接下来是我自己总结的简化版本(相当于无语法规范的伪代码,只是为了方便理解。):
train():
x = placeholder()
y_ = placeholder()
[W1, B1, W2, B2] = random()
# 两种前向传播方式
# y ——不采用滑动平均
y = inference(avr_cls = None)
# average_y ——采用滑动平均
#为方便理解,这里把global_step写成cur_step,其实就是当前迭代的步数:一步输入一个batch
cur_step = 0
# 建立 滑动平均函数(类)
var_aver = new_aver_class(MA_decay, cur_step)
# 实现 滑动平均 的操作
var_aver_op = var_aver -> apply( {W1, B1, W2, B2} )
# 输入了 滑动平均类,调用 "var_aver -> average()",从而采用 EMA 版本的前向传播
average_y = inference(avr_cls = var_aver)
# 后向传播
# 平均交叉熵 loss项
cross_entropy = softmax_cross_entropy(y, y_,1)
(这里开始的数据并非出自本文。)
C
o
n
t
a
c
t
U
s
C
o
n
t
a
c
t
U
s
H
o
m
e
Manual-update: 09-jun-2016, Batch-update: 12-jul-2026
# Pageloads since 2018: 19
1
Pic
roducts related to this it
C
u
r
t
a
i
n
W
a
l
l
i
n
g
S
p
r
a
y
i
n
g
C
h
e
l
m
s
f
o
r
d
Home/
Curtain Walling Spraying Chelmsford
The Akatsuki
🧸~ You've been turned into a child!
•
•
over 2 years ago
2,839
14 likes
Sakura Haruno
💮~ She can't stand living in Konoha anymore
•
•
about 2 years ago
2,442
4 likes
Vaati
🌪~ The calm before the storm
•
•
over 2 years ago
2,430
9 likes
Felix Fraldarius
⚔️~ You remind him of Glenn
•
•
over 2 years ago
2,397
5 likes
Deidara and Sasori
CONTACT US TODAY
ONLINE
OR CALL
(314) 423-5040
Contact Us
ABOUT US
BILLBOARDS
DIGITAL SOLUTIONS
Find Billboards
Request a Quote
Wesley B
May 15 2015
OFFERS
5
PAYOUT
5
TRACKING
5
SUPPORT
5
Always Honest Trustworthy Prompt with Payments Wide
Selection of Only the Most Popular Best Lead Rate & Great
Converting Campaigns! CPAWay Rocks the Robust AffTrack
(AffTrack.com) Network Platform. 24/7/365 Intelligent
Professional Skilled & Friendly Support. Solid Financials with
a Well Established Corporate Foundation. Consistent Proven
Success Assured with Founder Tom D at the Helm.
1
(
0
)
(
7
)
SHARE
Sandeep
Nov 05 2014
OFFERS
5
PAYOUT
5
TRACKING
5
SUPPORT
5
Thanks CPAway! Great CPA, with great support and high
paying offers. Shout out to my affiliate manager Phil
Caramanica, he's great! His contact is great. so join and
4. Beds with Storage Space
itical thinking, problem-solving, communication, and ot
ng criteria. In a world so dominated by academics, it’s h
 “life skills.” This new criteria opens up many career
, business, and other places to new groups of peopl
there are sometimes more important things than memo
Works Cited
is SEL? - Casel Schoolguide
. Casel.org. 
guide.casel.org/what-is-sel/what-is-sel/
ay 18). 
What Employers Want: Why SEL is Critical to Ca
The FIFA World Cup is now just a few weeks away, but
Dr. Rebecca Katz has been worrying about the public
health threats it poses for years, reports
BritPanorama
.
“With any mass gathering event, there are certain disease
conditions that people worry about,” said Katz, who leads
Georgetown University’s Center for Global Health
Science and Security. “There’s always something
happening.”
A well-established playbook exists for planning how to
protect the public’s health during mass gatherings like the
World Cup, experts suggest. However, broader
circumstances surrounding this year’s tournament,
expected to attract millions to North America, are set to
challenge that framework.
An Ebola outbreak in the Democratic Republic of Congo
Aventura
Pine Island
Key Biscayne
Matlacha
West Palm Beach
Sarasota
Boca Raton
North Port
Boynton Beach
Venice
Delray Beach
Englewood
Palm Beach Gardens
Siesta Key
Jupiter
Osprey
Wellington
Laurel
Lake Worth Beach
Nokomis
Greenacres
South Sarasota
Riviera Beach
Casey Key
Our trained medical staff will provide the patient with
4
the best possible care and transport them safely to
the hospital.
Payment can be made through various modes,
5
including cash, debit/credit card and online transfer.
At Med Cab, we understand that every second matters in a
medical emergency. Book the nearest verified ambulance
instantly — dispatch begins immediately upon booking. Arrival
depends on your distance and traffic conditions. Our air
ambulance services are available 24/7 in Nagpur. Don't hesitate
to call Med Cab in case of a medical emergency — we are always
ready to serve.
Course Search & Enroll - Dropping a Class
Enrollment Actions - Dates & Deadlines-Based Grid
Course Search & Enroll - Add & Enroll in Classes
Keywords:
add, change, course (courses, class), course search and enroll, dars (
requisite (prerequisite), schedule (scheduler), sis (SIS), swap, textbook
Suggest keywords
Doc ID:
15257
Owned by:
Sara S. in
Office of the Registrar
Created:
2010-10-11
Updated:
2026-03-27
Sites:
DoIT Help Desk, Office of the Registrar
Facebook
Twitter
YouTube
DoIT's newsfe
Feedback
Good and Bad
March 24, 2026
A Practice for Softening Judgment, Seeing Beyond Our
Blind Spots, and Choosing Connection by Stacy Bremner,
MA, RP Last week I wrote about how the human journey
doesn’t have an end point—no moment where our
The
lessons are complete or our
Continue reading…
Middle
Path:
cross_entropy_mean = mean( cross_entropy )
# 权重 loss项
regularizer = l2_regularizer( RGL_RATE )# 建立 正则函数
regularization = regularizer( W1, W2 )
# 总的 loss function
loss = cross_entropy_mean + regularization
# 采用上述 指数下降的学习率 优化
# 技巧:指数下降的学习率
learning_rate = exponential_decay(
LEARNING_RATE_BASE,
global_step,
mnist.train.num_examples / BATCH_SIZE,
LEARNING_RATE_DECAY)
# 训练 操作
train_step = Optimizer( learning_rate ).minimize( loss, global_step )
# 训练 和 滑动平均 操作 放在一块,定义成新的操作:train_op
train_op <--[ train_step, var_aver_op]
# 定义 accuracy 运算,得到的是一个 batch上 的正确率
accuracy = mean( corrct_prediction )
# 初始化 Session,开始训练
with tf.Session() as sess:
initialize all variables: W1,W2,B1,B2
validate_feed = ...
test_feed = ...
# 迭代训练阶段
for i in range(TR_STEPS):
# 每1000次迭代 计算一次 accuracy
validate_acc = sess.run( accuracy ,feed_dict = validate_feed )
print validate_acc
# 从 mnist 的 train 数据集上 选取 batch_size 个训练数据
xs, ys = mnist.train.next_batch( BATCH_SIZE )
# 开始运行 train_op
sess.run( train_op , feed_dict = {x: xs; y_: ys})
# 训练完成后,在测试集上计算 正确率
test_acc = sess.run( accuracy , feed_dict = test_feed )
print test_acc